▸ Task prompt
Every line of the entries with the word "area" in it should be shown.

▸ Data excerpts
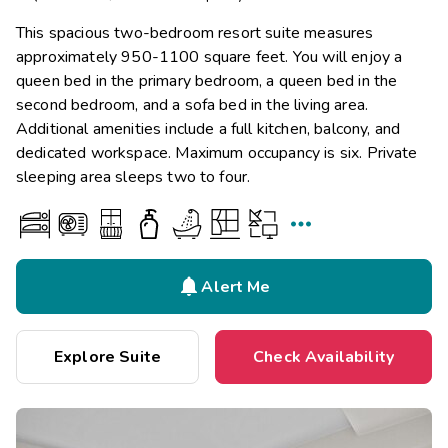
This spacious two-bedroom resort suite measures
approximately 950-1100 square feet. You will enjoy a
queen bed in the primary bedroom, a queen bed in the
second bedroom, and a sofa bed in the living area.
Additional amenities include a full kitchen, balcony, and
dedicated workspace. Maximum occupancy is six. Private
sleeping area sleeps two to four.


Alert Me
Explore Suite
Check Availability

▸ Output below
second bedroom, and a sofa bed in the living area.
sleeping area sleeps two to four.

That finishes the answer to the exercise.